We had checked out of our hotel in Ponta Delgada and spent the final three days in Furnas, a town located inside a volcanic crater, best known for its geothermal activity. We stopped at the caldeiras and experienced with all five senses that activity. There were simmering pools of sulfurous water and geysers that spouted up on a regular basis. Furnas is the easternmost of the three active volcanoes on São Miguel.
On our hike the next day around Furnas Lake, we stopped to watch staff from the various restaurants lower containers into the fumaroles to cook the cozido – the Portuguese stew that includes various meats (beef, chicken, pork), blood sausage and vegetables like cabbage, potatoes and carrots. The stew cooks in the volcanic steam for about six hours. We enjoyed the cozido for lunch back at our hotel.
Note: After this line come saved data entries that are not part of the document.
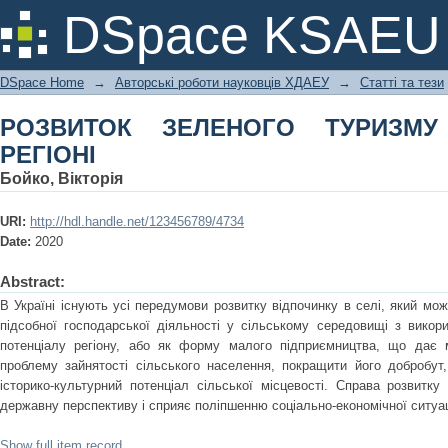
РОЗВИТОК ЗЕЛЕНОГО ТУРИЗМУ У ПІ
DSpace KSAEU
DSpace Home
→
Авторські роботи науковців ХДАЕУ
→
Статті та тези
РОЗВИТОК ЗЕЛЕНОГО ТУРИЗМУ
РЕГІОНІ
Бойко, Вікторія
URI:
http://hdl.handle.net/123456789/4734
Date:
2020
Abstract:
В Україні існують усі передумови розвитку відпочинку в селі, який м
підсобної господарської діяльності у сільському середовищі з викор
потенціалу регіону, або як форму малого підприємництва, що дає 
проблему зайнятості сільського населення, покращити його добробут
історико-культурний потенціал сільської місцевості. Справа розвитку
державну перспективу і сприяє поліпшенню соціально-економічної ситуаці
Show full item record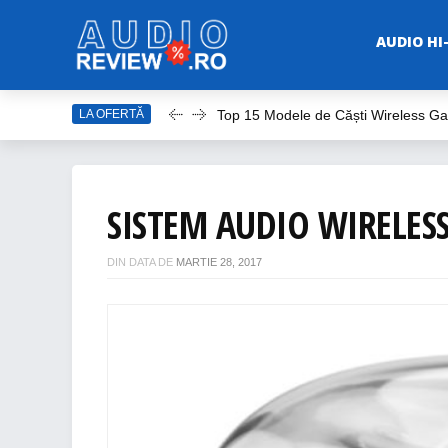
AUDIO HI
Top 15 Modele de Căști Wireless G
LA OFERTĂ
Top 10 Modele de Amplificator Audi
Care sunt cele mai bune sisteme a
Top Căști Wireless Samsung în 202
SISTEM AUDIO WIRELE
Top 15 Cele Mai Bune Boxe Portabi
DIN DATA DE
MARTIE 28, 2017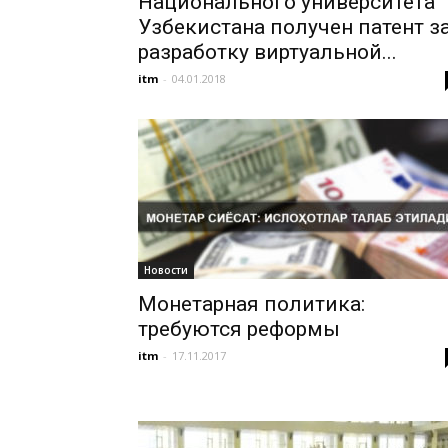
Национального университета
Узбекистана получен патент з
разработку виртуальной...
itm
-
04.01.2018
Новости
Монетарная политика:
требуются реформы
itm
-
17.11.2017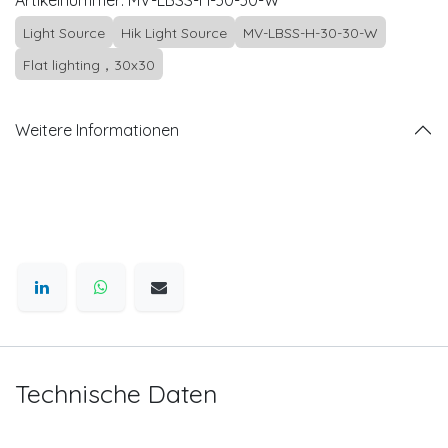
Artikelnummer:
MV-LBSS-H-30-30-W
Light Source
Hik Light Source
MV-LBSS-H-30-30-W
Flat lighting，30x30
Weitere Informationen
Technische Daten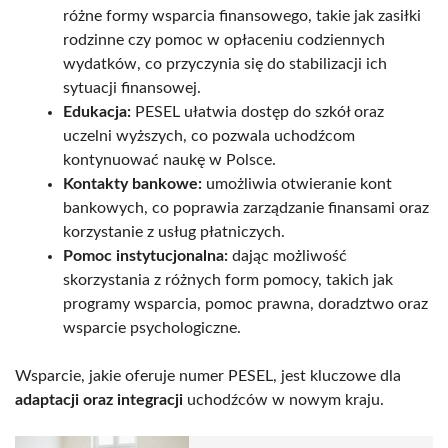
różne formy wsparcia finansowego, takie jak zasiłki
rodzinne czy pomoc w opłaceniu codziennych
wydatków, co przyczynia się do stabilizacji ich
sytuacji finansowej.
Edukacja:
PESEL ułatwia dostęp do szkół oraz
uczelni wyższych, co pozwala uchodźcom
kontynuować naukę w Polsce.
Kontakty bankowe:
umożliwia otwieranie kont
bankowych, co poprawia zarządzanie finansami oraz
korzystanie z usług płatniczych.
Pomoc instytucjonalna:
dając możliwość
skorzystania z różnych form pomocy, takich jak
programy wsparcia, pomoc prawna, doradztwo oraz
wsparcie psychologiczne.
Wsparcie, jakie oferuje numer PESEL, jest kluczowe dla
adaptacji oraz integracji
uchodźców w nowym kraju.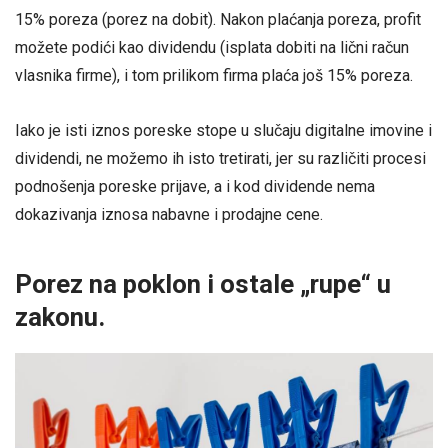
15% poreza (porez na dobit). Nakon plaćanja poreza, profit
možete podići kao dividendu (isplata dobiti na lični račun
vlasnika firme), i tom prilikom firma plaća još 15% poreza.
Iako je isti iznos poreske stope u slučaju digitalne imovine i
dividendi, ne možemo ih isto tretirati, jer su različiti procesi
podnošenja poreske prijave, a i kod dividende nema
dokazivanja iznosa nabavne i prodajne cene.
Porez na poklon i ostale „rupe“ u
zakonu.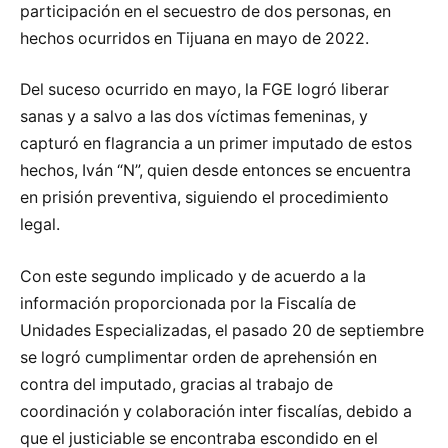
participación en el secuestro de dos personas, en
hechos ocurridos en Tijuana en mayo de 2022.
Del suceso ocurrido en mayo, la FGE logró liberar
sanas y a salvo a las dos víctimas femeninas, y
capturó en flagrancia a un primer imputado de estos
hechos, Iván “N”, quien desde entonces se encuentra
en prisión preventiva, siguiendo el procedimiento
legal.
Con este segundo implicado y de acuerdo a la
información proporcionada por la Fiscalía de
Unidades Especializadas, el pasado 20 de septiembre
se logró cumplimentar orden de aprehensión en
contra del imputado, gracias al trabajo de
coordinación y colaboración inter fiscalías, debido a
que el justiciable se encontraba escondido en el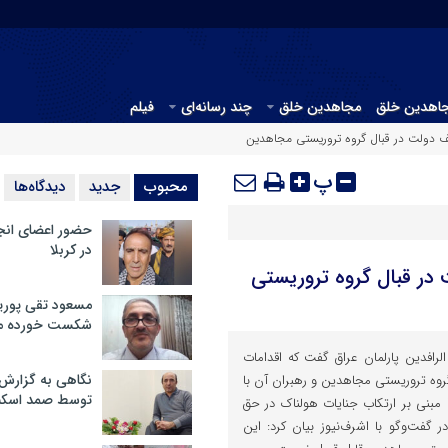
جاهدین خلق
مجاهدین خلق
چند رسانه‌ای
فیلم
یف دولت در قبال گروه تروریستی مجاهدین
پ
محبوب
جدید
دیدگاه‌ها
حضور اعضای انج
در کربلا
 در قبال گروه تروریستی
مسعود تقی پوریا
شکست خورده م
الرافدین پارلمان عراق گفت که اقدامات
نگاهی به گزارش
گروه تروریستی مجاهدین و رهبران آن با
توسط صمد اسکن
ا مبنی بر ارتکاب جنایات هولناک در حق
ر گفت‌وگو با اشرف‌نیوز بیان کرد: این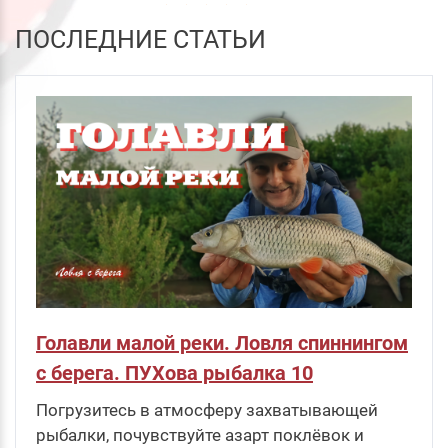
0.0
ПОСЛЕДНИЕ СТАТЬИ
Кепка Jig It Champion Nature Red-Black
1 950
руб
.
в корзину
Голавли малой реки. Ловля спиннингом
с берега. ПУХова рыбалка 10
Погрузитесь в атмосферу захватывающей
рыбалки, почувствуйте азарт поклёвок и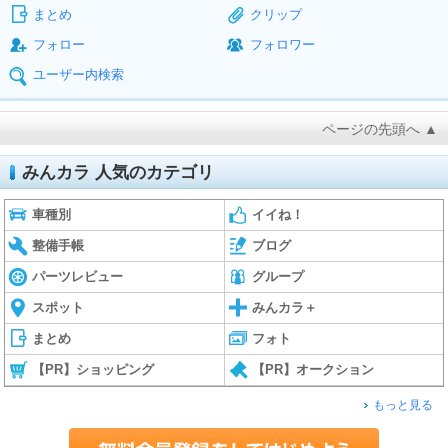
まとめ
クリップ
フォロー
フォロワー
ユーザー内検索
ページの先頭へ ▲
みんカラ 人気のカテゴリ
車種別
イイね！
整備手帳
ブログ
パーツレビュー
グループ
スポット
みんカラ＋
まとめ
フォト
【PR】ショッピング
【PR】オークション
もっと見る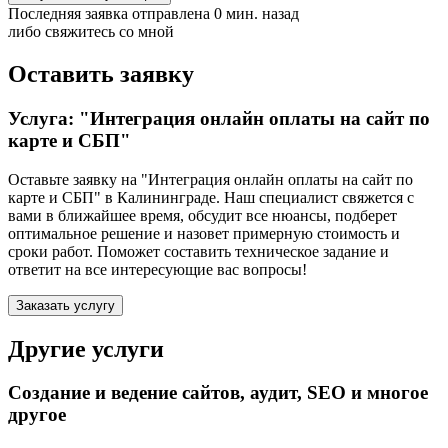
Последняя заявка отправлена 0 мин. назад
либо свяжитесь со мной
Оставить заявку
Услуга: "Интеграция онлайн оплаты на сайт по
карте и СБП"
Оставьте заявку на "Интеграция онлайн оплаты на сайт по
карте и СБП"
в Калининграде
. Наш специалист свяжется с
вами в ближайшее время, обсудит все нюансы, подберет
оптимальное решение и назовет примерную стоимость и
сроки работ. Поможет составить техническое задание и
ответит на все интересующие вас вопросы!
Заказать услугу
Другие услуги
Создание и ведение сайтов, аудит, SEO и многое
другое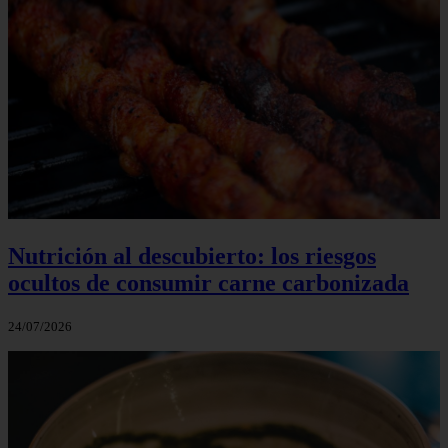
Nutrición al descubierto: los riesgos
ocultos de consumir carne carbonizada
24/07/2026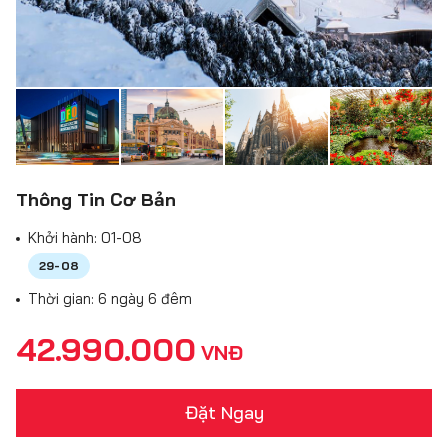
Thông Tin Cơ Bản
Khởi hành:
01-08
29-08
Thời gian: 6 ngày 6 đêm
42.990.000
VNĐ
Đặt Ngay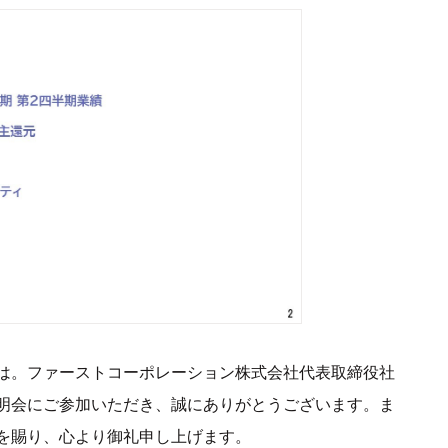
は。ファーストコーポレーション株式会社代表取締役社
明会にご参加いただき、誠にありがとうございます。ま
を賜り、心より御礼申し上げます。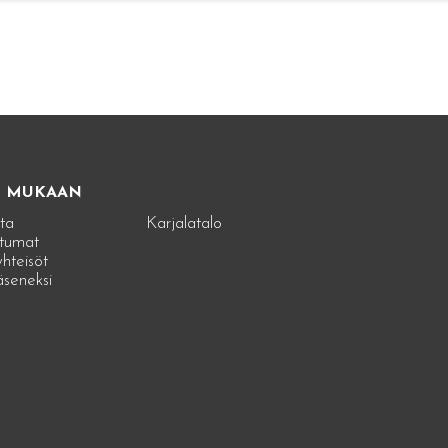
E MUKAAN
ta
Karjalatalo
tumat
hteisöt
jäseneksi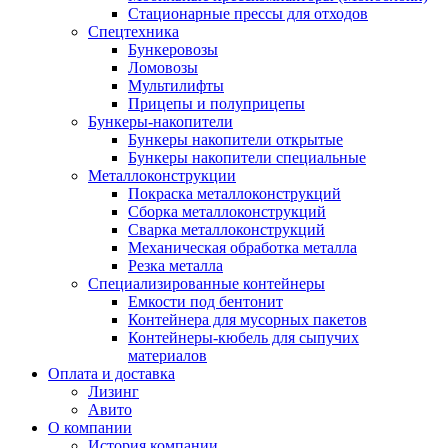
Стационарные прессы для отходов
Спецтехника
Бункеровозы
Ломовозы
Мультилифты
Прицепы и полуприцепы
Бункеры-накопители
Бункеры накопители открытые
Бункеры накопители специальные
Металлоконструкции
Покраска металлоконструкций
Сборка металлоконструкций
Сварка металлоконструкций
Механическая обработка металла
Резка металла
Специализированные контейнеры
Емкости под бентонит
Контейнера для мусорных пакетов
Контейнеры-кюбель для сыпучих
материалов
Оплата и доставка
Лизинг
Авито
О компании
История компании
That hotel features 30 acres of garden, which we toured in the afternoon.
Because the hike on our final full day was touted as being the most challenging of the program, several of us stayed behind with our guide Bento. He took us to a public thermal pool, where we soaked our feet and legs in the 100-degree water – it felt heavenly! We then sampled a variety of mineral waters coming out of rocks throughout the village. And then Bento took us to a friend who poured samples of local Azorean liqueurs for us to taste. We all felt we had made the right choice!
On the bus as we headed back to the airport, our guide Pedro asked us to describe the Azores in one word. As one, we all yelled, “GREEN!” We had some rain nearly every day and it is quite humid so the fields and trees present themselves in various shades of green.
The people were very friendly and helpful. We happened to be there on April 25 – Freedom Day – when the Portuguese celebrate the Carnation Revolution, the day a bloodless coup took place, ending the dictatorship and establishing a democracy in Portugal.
Armand and I attended the celebration in one of the plazas in Ponta Delgada. There we heard some fado music, as well as a very popular Portuguese band, Passos Pesados, based in Ponta Delgada. When I asked a couple standing nearby to write down the band’s name for me, Isabella and João took me backstage to meet the band.
Our overall impression of the two islands we visited? We loved the view of the fields with the stone walls and the cows. The ocean vistas were incredible. The people were lovely. The food was delicious (I ate fresh tuna three times).
There are seven more islands to visit!